> _EXERCISE DESCRIPTION_: Those lines of the records that contain "restore" are to be located and copied.

> _RECORDS PROVIDED_:
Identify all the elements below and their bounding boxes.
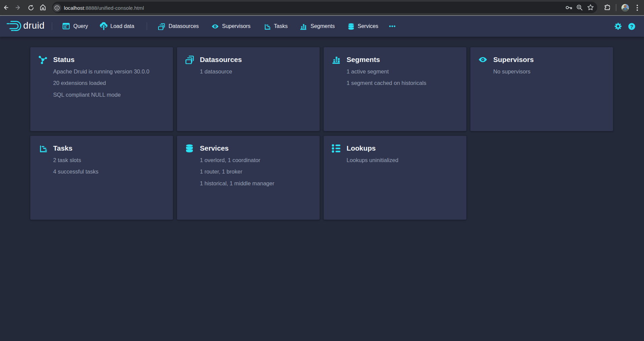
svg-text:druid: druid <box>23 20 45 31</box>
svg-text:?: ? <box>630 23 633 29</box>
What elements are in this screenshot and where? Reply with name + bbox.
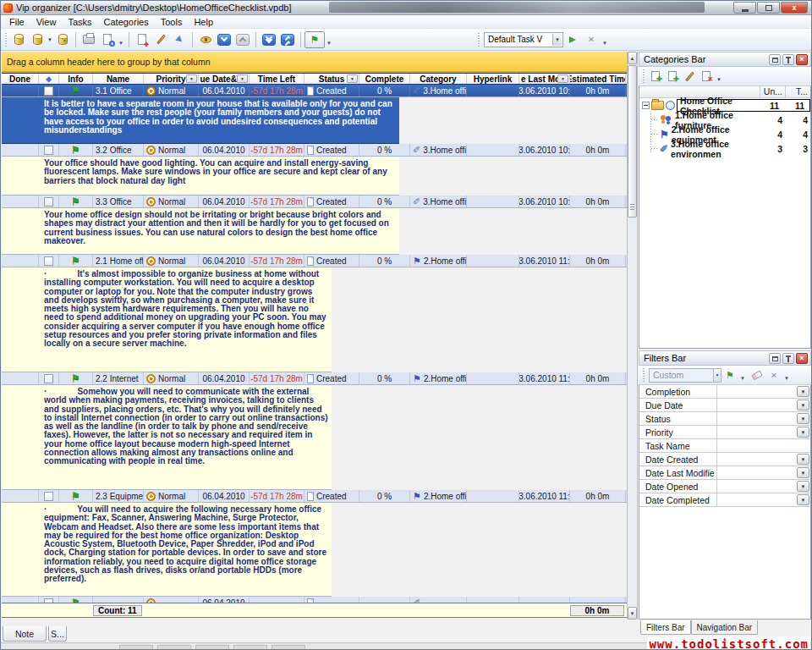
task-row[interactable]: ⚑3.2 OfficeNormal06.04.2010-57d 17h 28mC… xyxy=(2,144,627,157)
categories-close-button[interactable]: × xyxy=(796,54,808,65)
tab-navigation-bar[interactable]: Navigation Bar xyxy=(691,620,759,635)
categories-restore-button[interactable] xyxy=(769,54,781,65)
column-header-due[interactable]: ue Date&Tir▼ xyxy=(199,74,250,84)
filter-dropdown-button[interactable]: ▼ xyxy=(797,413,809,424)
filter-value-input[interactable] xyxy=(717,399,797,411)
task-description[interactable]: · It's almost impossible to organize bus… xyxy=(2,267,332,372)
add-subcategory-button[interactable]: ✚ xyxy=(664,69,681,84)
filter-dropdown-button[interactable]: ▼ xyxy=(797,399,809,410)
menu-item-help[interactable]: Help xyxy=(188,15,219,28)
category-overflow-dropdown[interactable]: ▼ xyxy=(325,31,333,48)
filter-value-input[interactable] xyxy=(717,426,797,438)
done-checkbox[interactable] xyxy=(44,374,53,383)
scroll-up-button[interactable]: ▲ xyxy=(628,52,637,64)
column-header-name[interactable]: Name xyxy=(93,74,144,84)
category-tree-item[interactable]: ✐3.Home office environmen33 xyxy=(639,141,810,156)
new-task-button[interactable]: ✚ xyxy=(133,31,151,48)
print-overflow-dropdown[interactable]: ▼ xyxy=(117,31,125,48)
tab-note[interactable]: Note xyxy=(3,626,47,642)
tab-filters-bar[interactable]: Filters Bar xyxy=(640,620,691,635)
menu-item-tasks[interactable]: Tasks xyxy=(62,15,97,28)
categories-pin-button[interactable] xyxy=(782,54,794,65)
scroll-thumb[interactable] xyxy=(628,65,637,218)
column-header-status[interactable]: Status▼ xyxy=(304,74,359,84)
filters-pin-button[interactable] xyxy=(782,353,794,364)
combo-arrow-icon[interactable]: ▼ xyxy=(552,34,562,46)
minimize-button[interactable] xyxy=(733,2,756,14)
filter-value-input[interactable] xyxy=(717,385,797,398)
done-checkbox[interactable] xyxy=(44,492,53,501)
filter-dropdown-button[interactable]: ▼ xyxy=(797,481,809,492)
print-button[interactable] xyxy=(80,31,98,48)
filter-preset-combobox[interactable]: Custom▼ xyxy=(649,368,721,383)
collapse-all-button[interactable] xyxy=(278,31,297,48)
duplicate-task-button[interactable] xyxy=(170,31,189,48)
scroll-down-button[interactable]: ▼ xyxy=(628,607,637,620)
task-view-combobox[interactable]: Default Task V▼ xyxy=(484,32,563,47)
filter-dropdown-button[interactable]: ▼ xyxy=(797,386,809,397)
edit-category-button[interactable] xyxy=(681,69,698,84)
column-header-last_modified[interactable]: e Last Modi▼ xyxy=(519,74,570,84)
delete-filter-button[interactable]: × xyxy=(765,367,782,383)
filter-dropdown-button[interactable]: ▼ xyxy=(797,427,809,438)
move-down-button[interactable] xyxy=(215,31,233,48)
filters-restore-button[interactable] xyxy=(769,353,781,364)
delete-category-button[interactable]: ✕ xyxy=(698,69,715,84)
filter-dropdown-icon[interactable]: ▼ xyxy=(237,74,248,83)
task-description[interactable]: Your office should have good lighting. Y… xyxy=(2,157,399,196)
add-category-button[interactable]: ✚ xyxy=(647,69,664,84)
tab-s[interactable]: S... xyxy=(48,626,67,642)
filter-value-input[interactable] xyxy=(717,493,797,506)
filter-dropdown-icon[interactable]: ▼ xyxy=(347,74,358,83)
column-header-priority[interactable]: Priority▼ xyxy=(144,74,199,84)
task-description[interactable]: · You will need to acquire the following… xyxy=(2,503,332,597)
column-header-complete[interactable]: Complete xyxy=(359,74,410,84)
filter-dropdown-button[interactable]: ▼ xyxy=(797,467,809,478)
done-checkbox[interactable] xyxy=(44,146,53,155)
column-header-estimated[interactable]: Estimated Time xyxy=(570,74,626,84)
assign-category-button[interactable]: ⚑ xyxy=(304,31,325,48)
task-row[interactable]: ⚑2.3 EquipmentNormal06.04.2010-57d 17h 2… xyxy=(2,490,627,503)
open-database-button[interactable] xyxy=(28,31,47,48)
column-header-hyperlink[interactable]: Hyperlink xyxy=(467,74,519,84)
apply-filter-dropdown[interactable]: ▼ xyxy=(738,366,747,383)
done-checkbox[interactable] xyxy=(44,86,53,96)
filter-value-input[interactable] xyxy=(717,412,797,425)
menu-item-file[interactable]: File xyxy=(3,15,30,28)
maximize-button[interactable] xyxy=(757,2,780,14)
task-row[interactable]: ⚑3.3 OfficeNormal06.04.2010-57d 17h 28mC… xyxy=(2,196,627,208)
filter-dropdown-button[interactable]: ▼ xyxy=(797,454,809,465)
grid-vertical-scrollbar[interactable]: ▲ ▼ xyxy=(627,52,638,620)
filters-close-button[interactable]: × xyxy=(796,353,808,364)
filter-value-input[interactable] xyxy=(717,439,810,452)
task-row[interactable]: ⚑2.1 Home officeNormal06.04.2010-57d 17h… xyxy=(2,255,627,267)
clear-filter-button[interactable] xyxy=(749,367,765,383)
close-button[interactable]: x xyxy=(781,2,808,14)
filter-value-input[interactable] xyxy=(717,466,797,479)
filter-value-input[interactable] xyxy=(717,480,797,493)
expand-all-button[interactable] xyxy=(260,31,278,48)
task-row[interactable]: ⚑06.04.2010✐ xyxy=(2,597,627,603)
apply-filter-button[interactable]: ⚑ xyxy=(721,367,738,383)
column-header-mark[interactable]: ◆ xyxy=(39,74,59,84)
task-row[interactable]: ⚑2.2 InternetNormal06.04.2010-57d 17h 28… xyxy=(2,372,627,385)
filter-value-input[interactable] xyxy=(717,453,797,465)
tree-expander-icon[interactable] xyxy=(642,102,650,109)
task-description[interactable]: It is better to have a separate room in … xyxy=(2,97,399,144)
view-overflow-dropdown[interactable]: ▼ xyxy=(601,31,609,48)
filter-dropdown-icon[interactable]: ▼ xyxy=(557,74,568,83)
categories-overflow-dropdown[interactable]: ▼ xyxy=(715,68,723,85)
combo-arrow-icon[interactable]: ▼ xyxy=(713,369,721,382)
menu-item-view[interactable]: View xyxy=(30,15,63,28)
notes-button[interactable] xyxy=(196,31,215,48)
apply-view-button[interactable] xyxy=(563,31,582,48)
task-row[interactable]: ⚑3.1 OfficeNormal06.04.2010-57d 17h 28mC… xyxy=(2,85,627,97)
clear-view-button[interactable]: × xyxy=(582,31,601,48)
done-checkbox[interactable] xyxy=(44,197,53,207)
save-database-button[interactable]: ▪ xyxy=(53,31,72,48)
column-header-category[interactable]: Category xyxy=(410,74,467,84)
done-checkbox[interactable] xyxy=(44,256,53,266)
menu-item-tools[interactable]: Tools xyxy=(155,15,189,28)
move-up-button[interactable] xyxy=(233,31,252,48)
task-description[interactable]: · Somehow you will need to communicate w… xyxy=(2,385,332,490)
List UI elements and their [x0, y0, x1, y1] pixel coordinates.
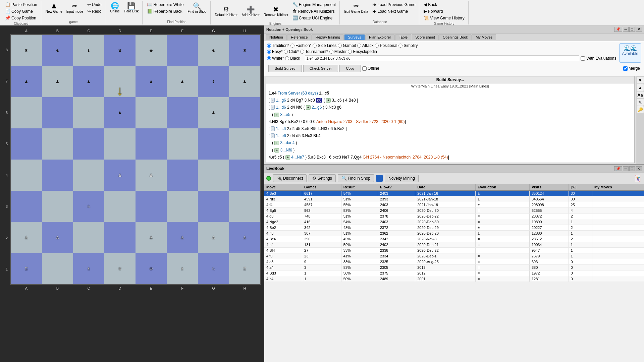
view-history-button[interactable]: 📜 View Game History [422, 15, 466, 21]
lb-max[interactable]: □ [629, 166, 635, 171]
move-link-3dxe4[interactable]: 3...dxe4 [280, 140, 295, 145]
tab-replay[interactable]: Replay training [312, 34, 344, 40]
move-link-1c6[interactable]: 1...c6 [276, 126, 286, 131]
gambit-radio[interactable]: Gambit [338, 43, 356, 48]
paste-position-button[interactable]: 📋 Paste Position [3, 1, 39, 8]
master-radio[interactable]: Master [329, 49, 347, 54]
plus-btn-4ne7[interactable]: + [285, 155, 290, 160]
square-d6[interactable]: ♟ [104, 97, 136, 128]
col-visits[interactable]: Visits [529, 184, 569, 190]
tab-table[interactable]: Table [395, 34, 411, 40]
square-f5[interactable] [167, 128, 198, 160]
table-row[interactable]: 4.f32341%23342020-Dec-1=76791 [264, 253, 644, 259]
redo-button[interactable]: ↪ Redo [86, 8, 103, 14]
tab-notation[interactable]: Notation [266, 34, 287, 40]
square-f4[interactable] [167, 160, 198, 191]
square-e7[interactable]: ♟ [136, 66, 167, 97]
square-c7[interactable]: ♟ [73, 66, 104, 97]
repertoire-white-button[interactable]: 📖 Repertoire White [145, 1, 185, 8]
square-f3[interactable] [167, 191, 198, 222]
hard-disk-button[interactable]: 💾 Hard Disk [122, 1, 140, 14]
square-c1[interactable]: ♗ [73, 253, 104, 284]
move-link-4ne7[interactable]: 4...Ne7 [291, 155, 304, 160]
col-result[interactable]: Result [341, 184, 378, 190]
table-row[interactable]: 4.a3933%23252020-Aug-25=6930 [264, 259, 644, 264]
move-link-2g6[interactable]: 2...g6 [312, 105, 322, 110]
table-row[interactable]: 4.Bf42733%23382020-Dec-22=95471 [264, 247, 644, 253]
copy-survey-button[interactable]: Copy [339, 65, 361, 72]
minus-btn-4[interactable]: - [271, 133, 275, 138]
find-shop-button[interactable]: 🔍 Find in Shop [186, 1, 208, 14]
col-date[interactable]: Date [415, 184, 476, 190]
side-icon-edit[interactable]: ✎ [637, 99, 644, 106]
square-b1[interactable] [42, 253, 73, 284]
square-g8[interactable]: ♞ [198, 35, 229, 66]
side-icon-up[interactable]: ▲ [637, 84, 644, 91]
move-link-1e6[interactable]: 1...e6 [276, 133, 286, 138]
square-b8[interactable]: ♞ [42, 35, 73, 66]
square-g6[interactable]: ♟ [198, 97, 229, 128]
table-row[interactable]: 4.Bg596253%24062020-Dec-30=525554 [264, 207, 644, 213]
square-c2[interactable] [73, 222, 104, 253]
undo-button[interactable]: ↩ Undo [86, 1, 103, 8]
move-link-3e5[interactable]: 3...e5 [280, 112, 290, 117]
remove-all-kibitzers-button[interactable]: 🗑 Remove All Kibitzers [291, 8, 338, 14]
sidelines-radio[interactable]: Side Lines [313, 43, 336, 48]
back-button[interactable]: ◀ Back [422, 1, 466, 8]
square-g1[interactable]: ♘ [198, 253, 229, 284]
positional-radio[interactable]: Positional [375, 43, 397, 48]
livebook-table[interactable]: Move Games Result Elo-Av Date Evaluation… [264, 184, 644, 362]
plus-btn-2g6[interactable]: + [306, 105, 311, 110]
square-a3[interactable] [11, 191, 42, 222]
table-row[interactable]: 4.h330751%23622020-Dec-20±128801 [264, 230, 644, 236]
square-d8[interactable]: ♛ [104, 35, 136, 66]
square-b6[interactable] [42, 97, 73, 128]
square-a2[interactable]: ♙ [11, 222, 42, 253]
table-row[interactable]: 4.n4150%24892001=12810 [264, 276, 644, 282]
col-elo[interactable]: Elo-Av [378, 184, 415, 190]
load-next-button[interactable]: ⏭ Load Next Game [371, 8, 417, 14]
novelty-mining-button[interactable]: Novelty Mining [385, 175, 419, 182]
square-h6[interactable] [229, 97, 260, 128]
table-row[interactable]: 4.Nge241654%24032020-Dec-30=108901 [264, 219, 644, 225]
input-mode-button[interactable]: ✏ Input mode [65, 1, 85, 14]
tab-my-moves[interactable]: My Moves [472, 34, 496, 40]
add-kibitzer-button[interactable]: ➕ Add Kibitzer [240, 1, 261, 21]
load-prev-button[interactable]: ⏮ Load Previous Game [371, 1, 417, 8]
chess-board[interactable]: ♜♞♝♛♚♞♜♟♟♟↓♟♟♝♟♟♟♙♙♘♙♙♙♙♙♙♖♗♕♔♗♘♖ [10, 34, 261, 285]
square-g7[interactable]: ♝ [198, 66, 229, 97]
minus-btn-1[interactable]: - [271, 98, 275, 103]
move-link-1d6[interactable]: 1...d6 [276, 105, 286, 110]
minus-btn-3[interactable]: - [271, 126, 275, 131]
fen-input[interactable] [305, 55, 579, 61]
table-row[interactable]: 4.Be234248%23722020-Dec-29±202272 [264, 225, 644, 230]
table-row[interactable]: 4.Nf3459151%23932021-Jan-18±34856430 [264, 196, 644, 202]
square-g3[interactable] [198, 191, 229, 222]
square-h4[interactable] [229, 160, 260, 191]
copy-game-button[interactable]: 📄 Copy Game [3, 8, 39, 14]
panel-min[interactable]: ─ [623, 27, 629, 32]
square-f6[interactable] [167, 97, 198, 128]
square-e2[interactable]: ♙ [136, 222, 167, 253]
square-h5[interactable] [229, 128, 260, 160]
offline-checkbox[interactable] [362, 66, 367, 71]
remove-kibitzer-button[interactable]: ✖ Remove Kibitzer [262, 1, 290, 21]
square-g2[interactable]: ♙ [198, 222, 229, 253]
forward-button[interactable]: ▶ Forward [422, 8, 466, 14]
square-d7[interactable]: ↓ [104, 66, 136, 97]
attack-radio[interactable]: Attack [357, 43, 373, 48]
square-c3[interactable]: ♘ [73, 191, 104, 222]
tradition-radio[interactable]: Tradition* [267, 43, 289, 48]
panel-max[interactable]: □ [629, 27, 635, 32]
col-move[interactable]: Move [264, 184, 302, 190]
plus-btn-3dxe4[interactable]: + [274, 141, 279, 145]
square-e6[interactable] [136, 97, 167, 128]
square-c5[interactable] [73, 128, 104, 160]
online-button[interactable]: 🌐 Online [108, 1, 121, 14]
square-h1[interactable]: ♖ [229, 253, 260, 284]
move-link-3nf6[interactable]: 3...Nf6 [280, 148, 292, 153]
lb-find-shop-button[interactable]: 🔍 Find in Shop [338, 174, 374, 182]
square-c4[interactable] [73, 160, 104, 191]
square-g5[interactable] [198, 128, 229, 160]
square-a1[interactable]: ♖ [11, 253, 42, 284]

> _SOLUTION TO THE EXERCISE_:
categories-restore-button[interactable] xyxy=(769,54,781,65)
filters-restore-button[interactable] xyxy=(769,353,781,364)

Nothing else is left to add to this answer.